Exercise objective => Take the lines below beginning at the line that has "elimina os engarrafamentos, melhorando" and stopping after the line that has "países europeus e", and print them exactly as they are, with no other lines.

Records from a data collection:
**********

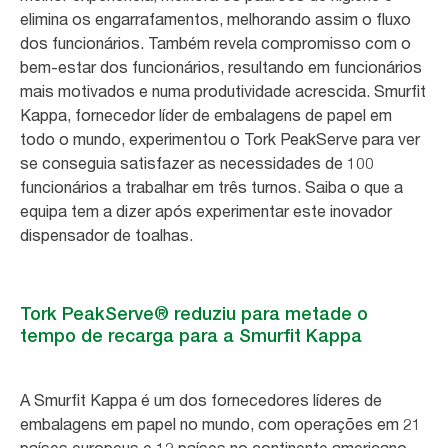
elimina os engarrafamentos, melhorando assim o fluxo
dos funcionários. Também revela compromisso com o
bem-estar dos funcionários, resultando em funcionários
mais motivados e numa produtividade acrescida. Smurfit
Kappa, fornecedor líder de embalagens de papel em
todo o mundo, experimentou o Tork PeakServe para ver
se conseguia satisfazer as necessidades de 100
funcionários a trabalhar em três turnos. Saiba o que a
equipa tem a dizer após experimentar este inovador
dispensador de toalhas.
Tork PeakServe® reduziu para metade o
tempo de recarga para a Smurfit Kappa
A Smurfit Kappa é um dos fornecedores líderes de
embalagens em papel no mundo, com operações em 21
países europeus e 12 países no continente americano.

**********

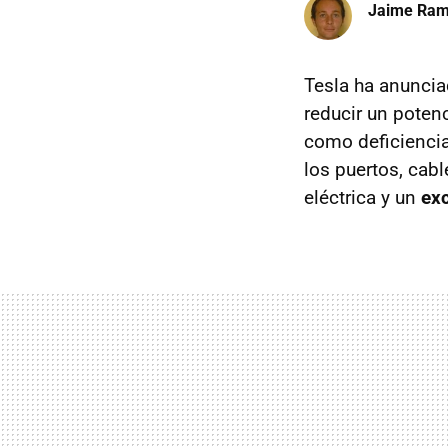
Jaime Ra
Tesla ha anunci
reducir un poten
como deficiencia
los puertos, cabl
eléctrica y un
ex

**********

Answer to this exercise =>
elimina os engarrafamentos, melhorando assim o fluxo
dos funcionários. Também revela compromisso com o
bem-estar dos funcionários, resultando em funcionários
mais motivados e numa produtividade acrescida. Smurfit
Kappa, fornecedor líder de embalagens de papel em
todo o mundo, experimentou o Tork PeakServe para ver
se conseguia satisfazer as necessidades de 100
funcionários a trabalhar em três turnos. Saiba o que a
equipa tem a dizer após experimentar este inovador
dispensador de toalhas.
Tork PeakServe® reduziu para metade o
tempo de recarga para a Smurfit Kappa
A Smurfit Kappa é um dos fornecedores líderes de
embalagens em papel no mundo, com operações em 21
países europeus e 12 países no continente americano.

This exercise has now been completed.